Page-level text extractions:
/---
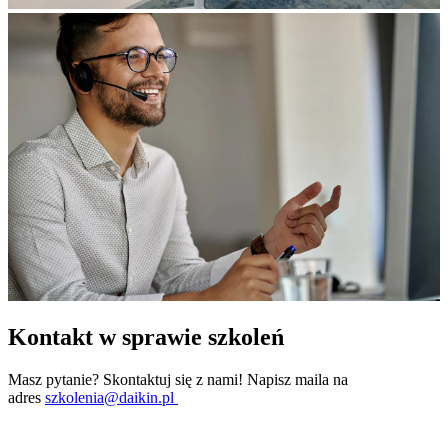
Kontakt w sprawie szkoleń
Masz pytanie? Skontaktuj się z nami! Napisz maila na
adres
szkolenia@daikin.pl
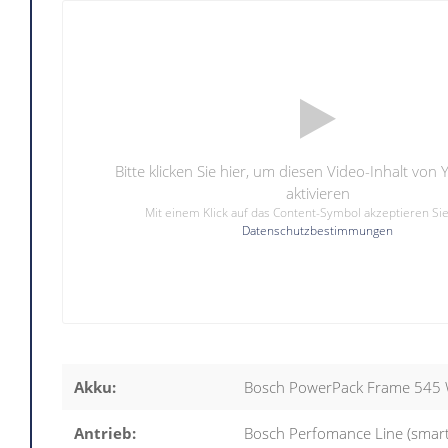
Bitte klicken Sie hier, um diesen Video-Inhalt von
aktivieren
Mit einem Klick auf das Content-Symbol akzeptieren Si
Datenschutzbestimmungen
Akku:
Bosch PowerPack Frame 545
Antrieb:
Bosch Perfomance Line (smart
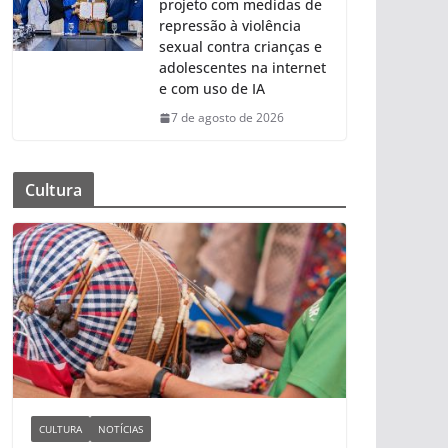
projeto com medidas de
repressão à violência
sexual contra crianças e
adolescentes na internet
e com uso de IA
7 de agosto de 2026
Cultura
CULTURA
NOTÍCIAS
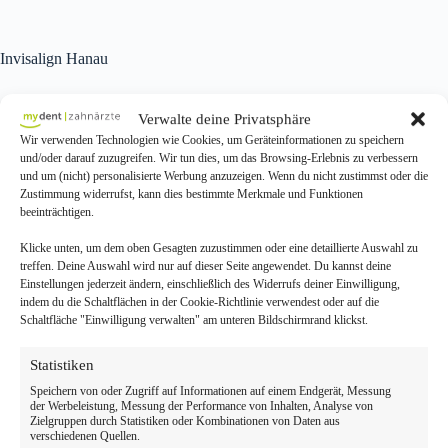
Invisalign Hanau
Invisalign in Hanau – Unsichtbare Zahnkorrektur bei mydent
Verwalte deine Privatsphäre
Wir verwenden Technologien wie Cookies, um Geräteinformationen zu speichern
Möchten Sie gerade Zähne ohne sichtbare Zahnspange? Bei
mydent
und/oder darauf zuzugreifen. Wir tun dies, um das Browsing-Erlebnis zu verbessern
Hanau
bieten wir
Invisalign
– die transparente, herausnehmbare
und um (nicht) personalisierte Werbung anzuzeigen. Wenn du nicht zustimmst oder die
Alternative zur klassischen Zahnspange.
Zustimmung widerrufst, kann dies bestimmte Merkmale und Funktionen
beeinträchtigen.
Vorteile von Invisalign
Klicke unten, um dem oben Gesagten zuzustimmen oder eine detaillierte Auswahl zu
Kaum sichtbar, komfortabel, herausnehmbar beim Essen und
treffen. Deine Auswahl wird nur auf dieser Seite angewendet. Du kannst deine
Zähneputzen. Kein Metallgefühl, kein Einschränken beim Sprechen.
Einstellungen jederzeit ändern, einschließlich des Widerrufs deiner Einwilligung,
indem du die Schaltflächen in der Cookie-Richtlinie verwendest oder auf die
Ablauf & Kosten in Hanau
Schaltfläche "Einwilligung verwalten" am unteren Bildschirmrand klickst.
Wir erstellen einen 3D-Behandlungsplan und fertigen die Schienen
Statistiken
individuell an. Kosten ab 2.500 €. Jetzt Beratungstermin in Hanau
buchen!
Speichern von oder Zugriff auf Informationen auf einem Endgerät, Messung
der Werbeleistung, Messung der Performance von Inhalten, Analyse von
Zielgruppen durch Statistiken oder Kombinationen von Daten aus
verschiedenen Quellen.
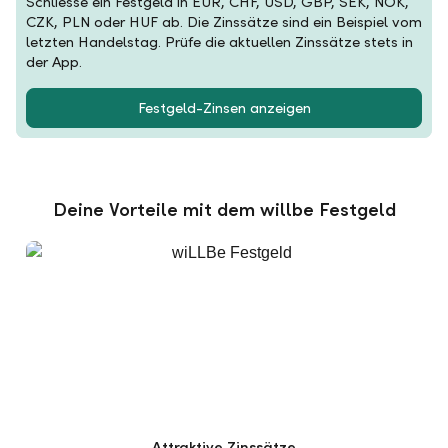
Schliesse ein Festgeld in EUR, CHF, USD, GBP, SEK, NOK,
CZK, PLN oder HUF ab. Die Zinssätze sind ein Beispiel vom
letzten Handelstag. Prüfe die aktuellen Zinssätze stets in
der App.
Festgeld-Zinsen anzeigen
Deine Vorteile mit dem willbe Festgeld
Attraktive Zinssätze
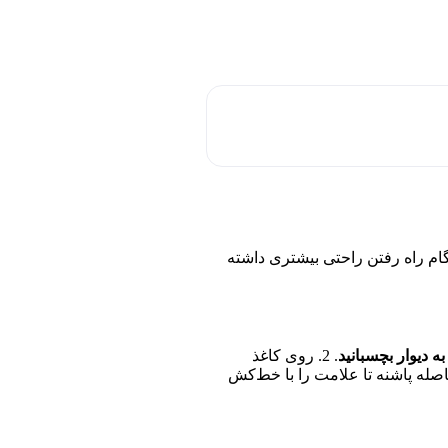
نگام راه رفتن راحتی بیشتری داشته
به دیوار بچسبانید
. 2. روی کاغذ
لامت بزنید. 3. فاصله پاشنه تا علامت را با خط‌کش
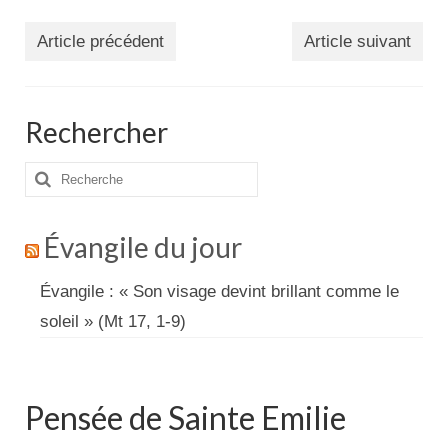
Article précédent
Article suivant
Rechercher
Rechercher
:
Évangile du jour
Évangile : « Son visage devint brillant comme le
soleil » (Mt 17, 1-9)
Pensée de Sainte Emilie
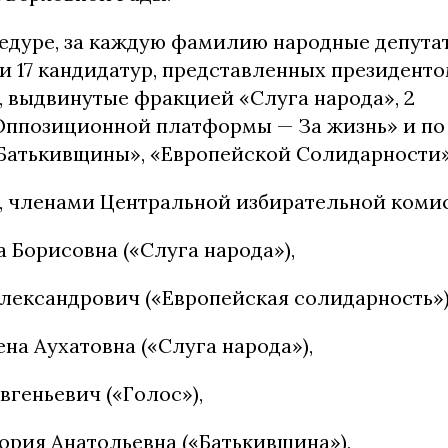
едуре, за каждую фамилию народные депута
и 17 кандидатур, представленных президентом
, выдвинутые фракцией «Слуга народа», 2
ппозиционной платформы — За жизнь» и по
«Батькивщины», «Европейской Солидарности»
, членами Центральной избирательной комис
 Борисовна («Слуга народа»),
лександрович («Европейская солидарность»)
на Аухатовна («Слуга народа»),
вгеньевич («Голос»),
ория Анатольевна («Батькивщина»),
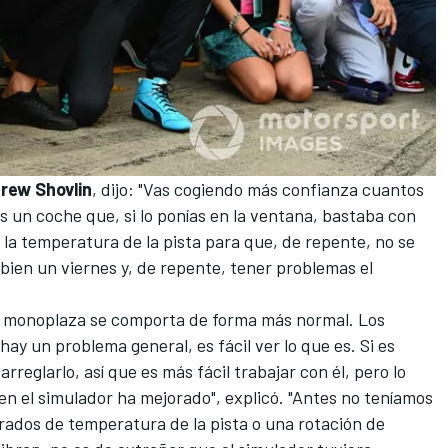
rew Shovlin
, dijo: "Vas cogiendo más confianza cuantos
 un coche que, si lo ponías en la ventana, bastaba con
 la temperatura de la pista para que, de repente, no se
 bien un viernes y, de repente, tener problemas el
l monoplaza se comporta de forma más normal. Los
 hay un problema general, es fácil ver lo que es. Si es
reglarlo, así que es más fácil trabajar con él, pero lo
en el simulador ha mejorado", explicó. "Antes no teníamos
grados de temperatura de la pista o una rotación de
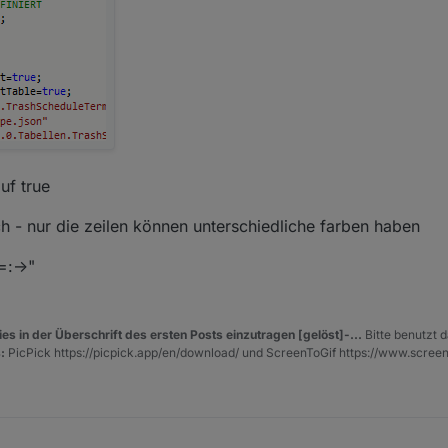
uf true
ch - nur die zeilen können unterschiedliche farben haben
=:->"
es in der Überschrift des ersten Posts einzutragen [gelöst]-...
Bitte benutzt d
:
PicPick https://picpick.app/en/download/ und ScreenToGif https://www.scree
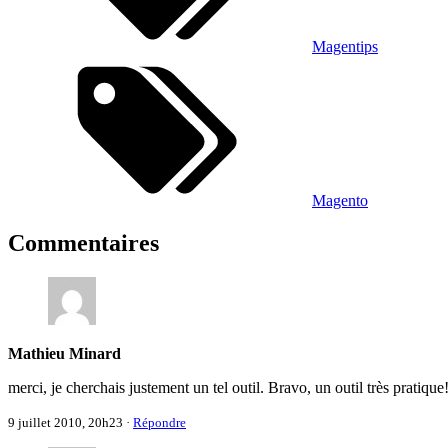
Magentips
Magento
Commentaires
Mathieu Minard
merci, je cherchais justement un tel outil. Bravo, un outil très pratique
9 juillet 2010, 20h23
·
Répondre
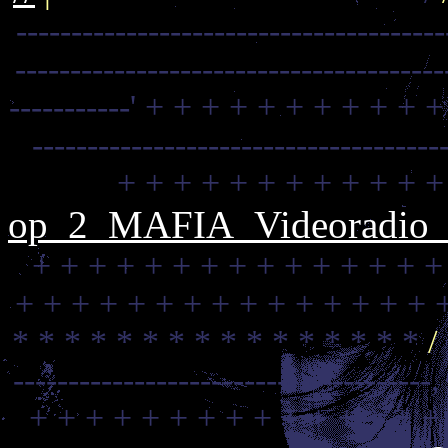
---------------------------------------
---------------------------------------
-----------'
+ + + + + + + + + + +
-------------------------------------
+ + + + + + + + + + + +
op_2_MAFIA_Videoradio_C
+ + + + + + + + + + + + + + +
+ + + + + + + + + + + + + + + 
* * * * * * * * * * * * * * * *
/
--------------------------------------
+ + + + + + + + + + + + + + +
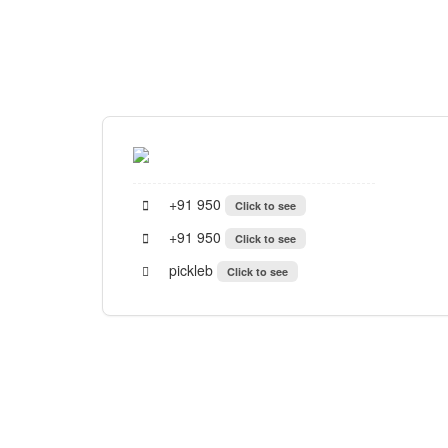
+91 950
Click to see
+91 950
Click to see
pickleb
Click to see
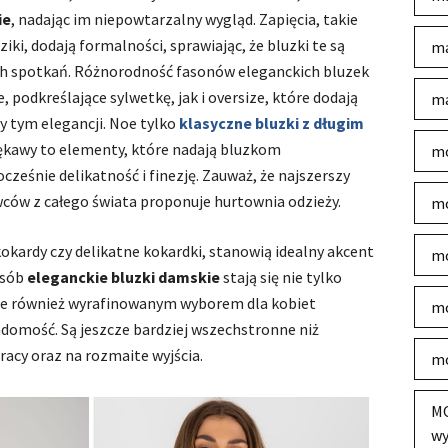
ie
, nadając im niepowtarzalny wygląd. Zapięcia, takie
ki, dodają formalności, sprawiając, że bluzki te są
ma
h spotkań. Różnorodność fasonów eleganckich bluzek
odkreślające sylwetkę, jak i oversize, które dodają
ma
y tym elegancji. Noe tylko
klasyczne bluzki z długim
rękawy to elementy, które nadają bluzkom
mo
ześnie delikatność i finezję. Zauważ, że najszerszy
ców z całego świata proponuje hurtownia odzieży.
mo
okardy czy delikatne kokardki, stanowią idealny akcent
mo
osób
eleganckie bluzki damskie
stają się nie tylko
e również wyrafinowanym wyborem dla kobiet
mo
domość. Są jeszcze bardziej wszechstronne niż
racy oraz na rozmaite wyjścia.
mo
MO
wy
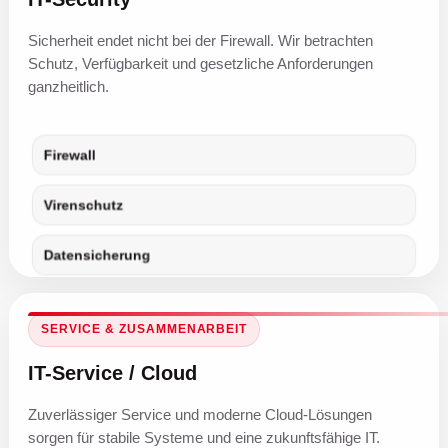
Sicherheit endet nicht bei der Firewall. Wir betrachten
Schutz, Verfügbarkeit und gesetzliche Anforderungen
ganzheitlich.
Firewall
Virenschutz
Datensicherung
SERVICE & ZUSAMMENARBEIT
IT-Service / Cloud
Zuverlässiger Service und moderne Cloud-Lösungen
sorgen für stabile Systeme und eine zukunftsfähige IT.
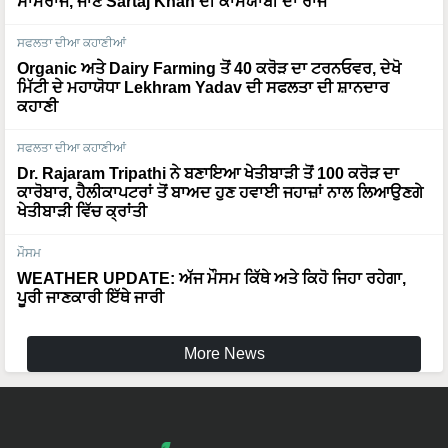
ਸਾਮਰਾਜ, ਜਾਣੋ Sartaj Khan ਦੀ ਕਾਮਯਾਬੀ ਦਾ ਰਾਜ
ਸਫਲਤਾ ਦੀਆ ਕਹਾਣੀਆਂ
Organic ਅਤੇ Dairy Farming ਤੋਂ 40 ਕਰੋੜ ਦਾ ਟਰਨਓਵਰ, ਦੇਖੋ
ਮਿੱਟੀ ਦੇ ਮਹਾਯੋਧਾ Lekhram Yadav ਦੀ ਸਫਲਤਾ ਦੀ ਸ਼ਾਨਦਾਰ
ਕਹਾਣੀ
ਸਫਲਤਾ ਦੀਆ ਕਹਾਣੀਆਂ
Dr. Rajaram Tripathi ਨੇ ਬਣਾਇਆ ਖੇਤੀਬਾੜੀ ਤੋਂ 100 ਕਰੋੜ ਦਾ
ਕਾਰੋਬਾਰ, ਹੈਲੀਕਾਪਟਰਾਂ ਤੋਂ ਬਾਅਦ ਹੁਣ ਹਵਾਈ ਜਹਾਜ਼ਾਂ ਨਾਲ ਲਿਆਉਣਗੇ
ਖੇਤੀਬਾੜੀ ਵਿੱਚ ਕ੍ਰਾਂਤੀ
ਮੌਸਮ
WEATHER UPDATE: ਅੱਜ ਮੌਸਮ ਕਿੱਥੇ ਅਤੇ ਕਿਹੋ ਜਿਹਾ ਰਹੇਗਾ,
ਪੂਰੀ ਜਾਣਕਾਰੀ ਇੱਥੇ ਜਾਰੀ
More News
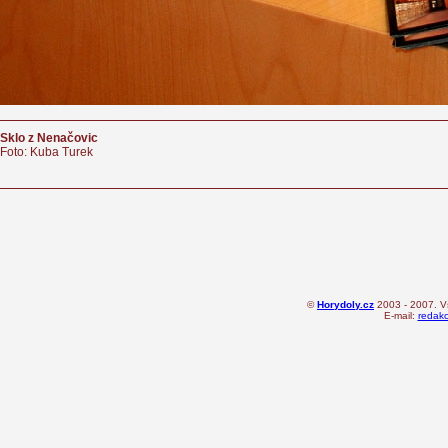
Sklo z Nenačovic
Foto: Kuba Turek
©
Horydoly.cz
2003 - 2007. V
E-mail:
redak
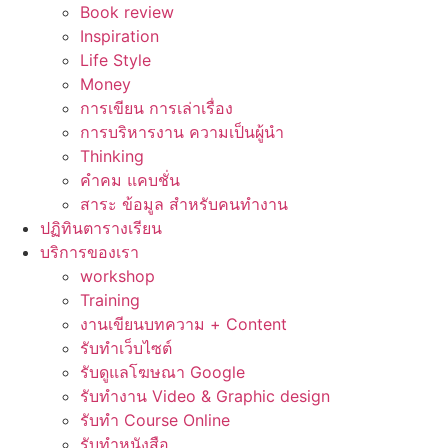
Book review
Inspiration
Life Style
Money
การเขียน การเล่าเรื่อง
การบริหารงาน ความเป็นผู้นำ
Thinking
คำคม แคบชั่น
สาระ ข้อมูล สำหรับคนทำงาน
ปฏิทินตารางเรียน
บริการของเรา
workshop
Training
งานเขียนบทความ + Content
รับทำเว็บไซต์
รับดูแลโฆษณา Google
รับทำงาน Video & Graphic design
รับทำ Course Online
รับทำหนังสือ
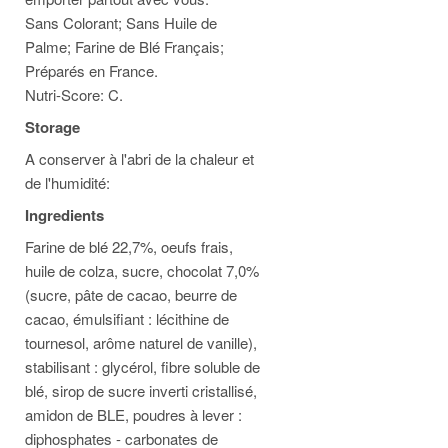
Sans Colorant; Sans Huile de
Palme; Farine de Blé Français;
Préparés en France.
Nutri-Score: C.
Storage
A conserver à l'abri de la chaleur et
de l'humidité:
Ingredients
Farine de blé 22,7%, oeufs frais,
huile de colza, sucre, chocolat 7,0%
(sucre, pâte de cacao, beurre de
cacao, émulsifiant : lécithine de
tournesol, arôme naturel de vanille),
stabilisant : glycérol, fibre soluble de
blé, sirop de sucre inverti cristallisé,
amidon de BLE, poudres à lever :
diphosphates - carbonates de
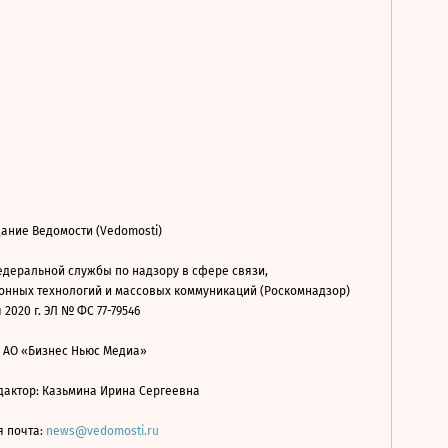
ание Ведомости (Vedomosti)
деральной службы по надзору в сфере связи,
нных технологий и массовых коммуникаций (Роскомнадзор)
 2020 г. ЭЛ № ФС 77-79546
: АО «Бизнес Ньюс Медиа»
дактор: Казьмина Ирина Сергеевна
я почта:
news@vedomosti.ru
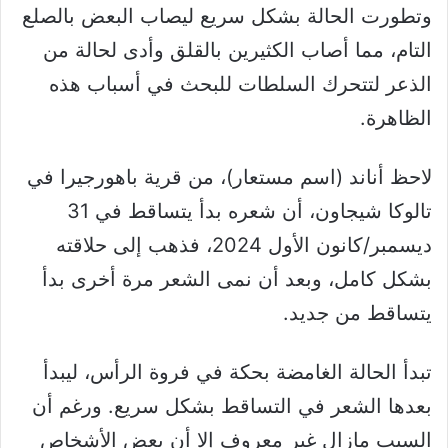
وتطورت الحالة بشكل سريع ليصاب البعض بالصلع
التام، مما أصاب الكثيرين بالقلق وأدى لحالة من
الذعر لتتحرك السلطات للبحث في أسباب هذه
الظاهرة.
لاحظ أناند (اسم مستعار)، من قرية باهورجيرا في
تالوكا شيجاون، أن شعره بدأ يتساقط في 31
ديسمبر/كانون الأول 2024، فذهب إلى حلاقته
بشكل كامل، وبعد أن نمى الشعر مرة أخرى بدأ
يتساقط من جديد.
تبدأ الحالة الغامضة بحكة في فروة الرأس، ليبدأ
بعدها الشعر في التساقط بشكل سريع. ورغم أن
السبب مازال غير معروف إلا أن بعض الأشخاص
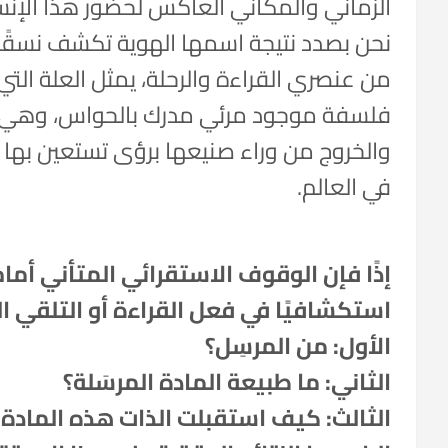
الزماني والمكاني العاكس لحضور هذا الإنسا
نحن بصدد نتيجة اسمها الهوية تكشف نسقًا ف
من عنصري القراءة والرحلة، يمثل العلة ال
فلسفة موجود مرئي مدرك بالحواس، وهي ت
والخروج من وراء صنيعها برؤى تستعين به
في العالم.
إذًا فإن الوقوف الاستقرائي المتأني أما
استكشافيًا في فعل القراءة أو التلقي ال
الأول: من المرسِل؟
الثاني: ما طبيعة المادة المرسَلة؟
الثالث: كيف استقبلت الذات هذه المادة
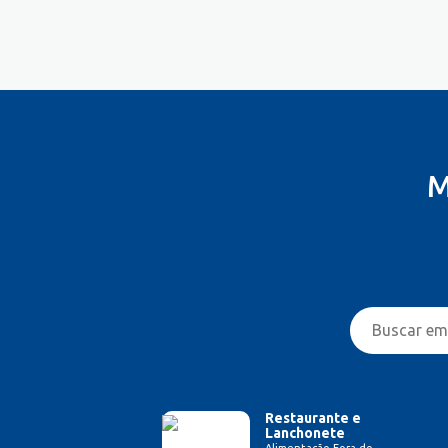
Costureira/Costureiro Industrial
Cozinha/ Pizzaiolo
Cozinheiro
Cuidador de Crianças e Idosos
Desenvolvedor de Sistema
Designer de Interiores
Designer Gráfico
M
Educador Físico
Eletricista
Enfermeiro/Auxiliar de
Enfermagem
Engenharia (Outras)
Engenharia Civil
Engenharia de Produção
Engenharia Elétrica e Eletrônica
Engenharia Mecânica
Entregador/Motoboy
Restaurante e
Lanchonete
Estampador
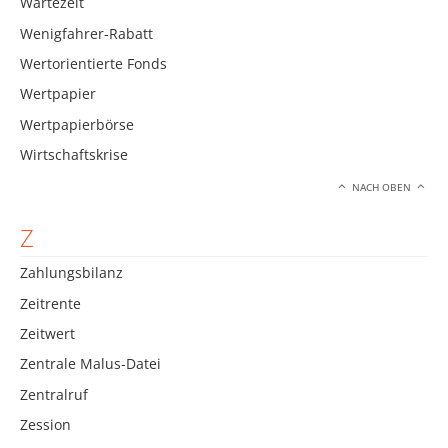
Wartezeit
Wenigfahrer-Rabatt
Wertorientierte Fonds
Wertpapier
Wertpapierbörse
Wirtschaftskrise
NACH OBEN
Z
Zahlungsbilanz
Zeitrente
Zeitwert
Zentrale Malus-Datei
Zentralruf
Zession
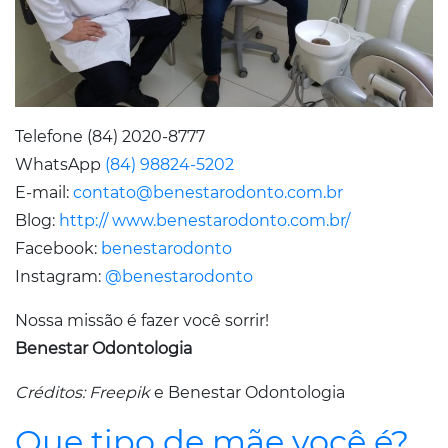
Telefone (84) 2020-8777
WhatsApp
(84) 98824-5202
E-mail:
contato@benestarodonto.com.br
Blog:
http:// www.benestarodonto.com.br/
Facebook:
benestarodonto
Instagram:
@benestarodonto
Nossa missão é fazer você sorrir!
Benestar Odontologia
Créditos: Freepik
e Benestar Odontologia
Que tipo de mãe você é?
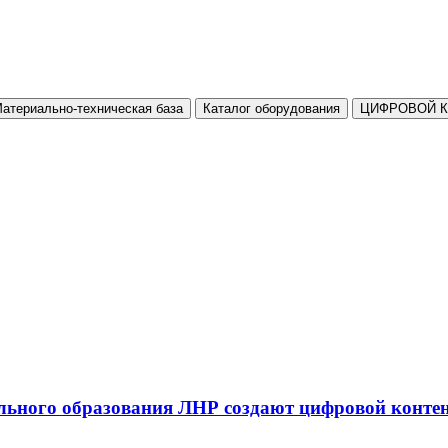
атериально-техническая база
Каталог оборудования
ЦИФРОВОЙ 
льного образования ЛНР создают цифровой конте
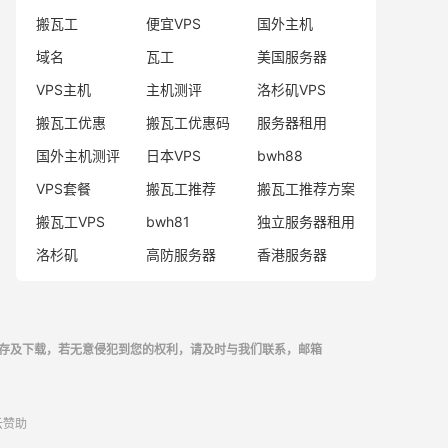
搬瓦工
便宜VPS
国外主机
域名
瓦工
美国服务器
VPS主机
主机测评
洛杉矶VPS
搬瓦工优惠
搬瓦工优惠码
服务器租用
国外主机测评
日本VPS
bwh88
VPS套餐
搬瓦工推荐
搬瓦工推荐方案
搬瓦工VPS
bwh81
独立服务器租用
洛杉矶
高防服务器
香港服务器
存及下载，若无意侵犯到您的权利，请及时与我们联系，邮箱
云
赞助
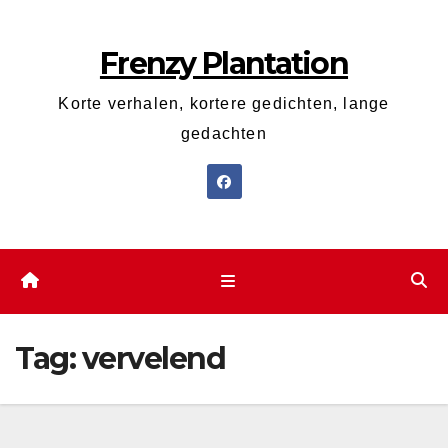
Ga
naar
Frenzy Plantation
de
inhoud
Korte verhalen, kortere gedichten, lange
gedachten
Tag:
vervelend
\---
__Work to complete__: "der Werbeleistung, Messung" marks the last line to keep. Retype every line from the start of the entries through that one, exactly, and drop the pictures.

__Response area__:
Kontakt w sprawie szkoleń
Masz pytanie? Skontaktuj się z nami! Napisz maila na
adres
szkolenia@daikin.pl
Bitte klicken Sie hier, um diesen Video-Inhalt von
aktivieren
Mit einem Klick auf das Content-Symbol akzeptieren Si
Datenschutzbestimmungen
Akku:
Bosch PowerPack Frame 545
Antrieb:
Bosch Perfomance Line (smart
projeto com medidas de
repressão à violência
sexual contra crianças e
adolescentes na internet
e com uso de IA
7 de agosto de 2026
Cultura
CULTURA
NOTÍCIAS
Invisalign Hanau
Invisalign in Hanau – Unsichtbare Zahnkorrektur bei mydent
Verwalte deine Privatsphäre
Wir verwenden Technologien wie Cookies, um Geräteinformationen zu speichern
Möchten Sie gerade Zähne ohne sichtbare Zahnspange? Bei
mydent
und/oder darauf zuzugreifen. Wir tun dies, um das Browsing-Erlebnis zu verbessern
Hanau
bieten wir
Invisalign
– die transparente, herausnehmbare
und um (nicht) personalisierte Werbung anzuzeigen. Wenn du nicht zustimmst oder die
Alternative zur klassischen Zahnspange.
Zustimmung widerrufst, kann dies bestimmte Merkmale und Funktionen
beeinträchtigen.
Vorteile von Invisalign
Klicke unten, um dem oben Gesagten zuzustimmen oder eine detaillierte Auswahl zu
Kaum sichtbar, komfortabel, herausnehmbar beim Essen und
treffen. Deine Auswahl wird nur auf dieser Seite angewendet. Du kannst deine
Zähneputzen. Kein Metallgefühl, kein Einschränken beim Sprechen.
Einstellungen jederzeit ändern, einschließlich des Widerrufs deiner Einwilligung,
indem du die Schaltflächen in der Cookie-Richtlinie verwendest oder auf die
Ablauf & Kosten in Hanau
Schaltfläche "Einwilligung verwalten" am unteren Bildschirmrand klickst.
Wir erstellen einen 3D-Behandlungsplan und fertigen die Schienen
Statistiken
individuell an. Kosten ab 2.500 €. Jetzt Beratungstermin in Hanau
buchen!
Speichern von oder Zugriff auf Informationen auf einem Endgerät, Messung
der Werbeleistung, Messung der Performance von Inhalten, Analyse von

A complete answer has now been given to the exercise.